Find the range of values of X for which a) x-2/x+3 <0 b) x^3 - 2x^2-2>0

1 answer

a) To find the range of values of x for which x-2/x+3 < 0, we can first find the critical points where the inequality changes its sign.

Set x-2/(x+3)=0:

x-2 = 0
x = 2

Set x+3=0:

x = -3

Now we can check the intervals to see which interval satisfies the inequality:

1) For x <-3:

Substitute x=-4 into x-2/x+3:

(-4-2)/(-4+3)=-6/-1=6, which is greater than 0. Hence, x<-3 is not a solution.

2) For -3<x<2:

Substitute x=0 into x-2/x+3:

(0-2)/(0+3)=-2/3, which is less than 0. Hence, -3<x<2 is a solution.

3) For x >2:

Substitute x=3 into x-2/x+3:

(3-2)/(3+3)=1/6, which is greater than 0. Hence, x>2 is not a solution.

So, the range of values of x for which x-2/x+3 < 0 is -3<x<2.

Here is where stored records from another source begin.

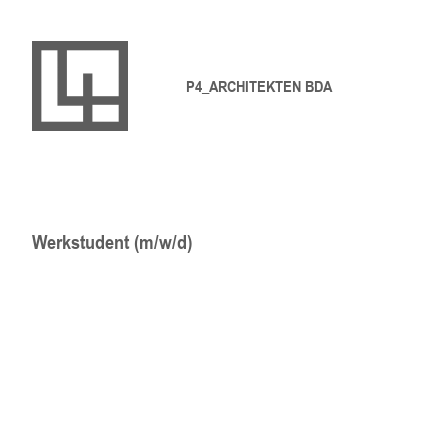
P4_ARCHITEKTEN BDA
Werkstudent (m/w/d)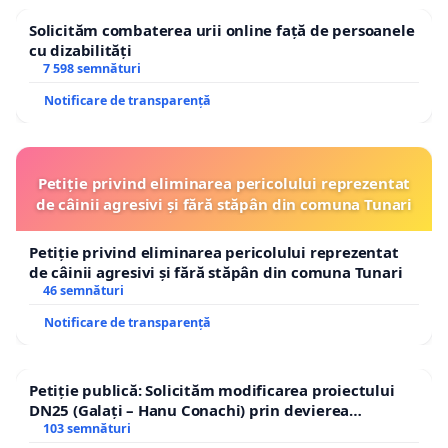
Solicităm combaterea urii online față de persoanele
cu dizabilități
7 598 semnături
Notificare de transparență
Petiție privind eliminarea pericolului reprezentat
de câinii agresivi și fără stăpân din comuna Tunari
Petiție privind eliminarea pericolului reprezentat
de câinii agresivi și fără stăpân din comuna Tunari
46 semnături
Notificare de transparență
Petiție publică: Solicităm modificarea proiectului
DN25 (Galați – Hanu Conachi) prin devierea
traseului în afara localităților!
103 semnături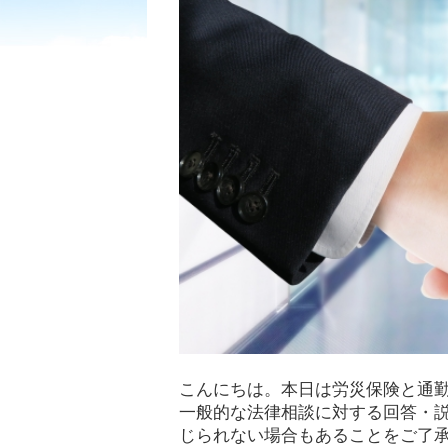
こんにちは。本日は労災保険と通
一般的な法律相談に対する回答・
じられない場合もあることをご了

b) To find the range of values of x for which x^3 - 2x^2 - 2 > 0, we first find the critical points where the inequality changes its sign.

Factor the polynomial:

x^3 - 2x^2 - 2 = x^2 (x - 2) - 2

We can see that x = 0 and x = 2 are critical points. Now we can check the intervals to see which interval satisfies the inequality:

1) For x<0:

Substitute x=-1 into x^3 - 2x^2 - 2:

(-1)^3 - 2(-1)^2 - 2 = -1 - 2 - 2 = -5, which is less than 0. Hence, x<0 is not a solution.

2) For 0<x<2:

Substitute x=1 into x^3 - 2x^2 - 2:

(1)^3 - 2(1)^2 - 2 = 1 - 2 - 2 = -3, which is less than 0. Hence, 0<x<2 is not a solution.

3) For x>2:

Substitute x=3 into x^3 - 2x^2 - 2:

(3)^3 - 2(3)^2 - 2 = 27 - 18 - 2 = 7, which is greater than 0. Hence, x>2 is a solution.

So, the range of values of x for which x^3 - 2x^2 - 2 > 0 is x > 2.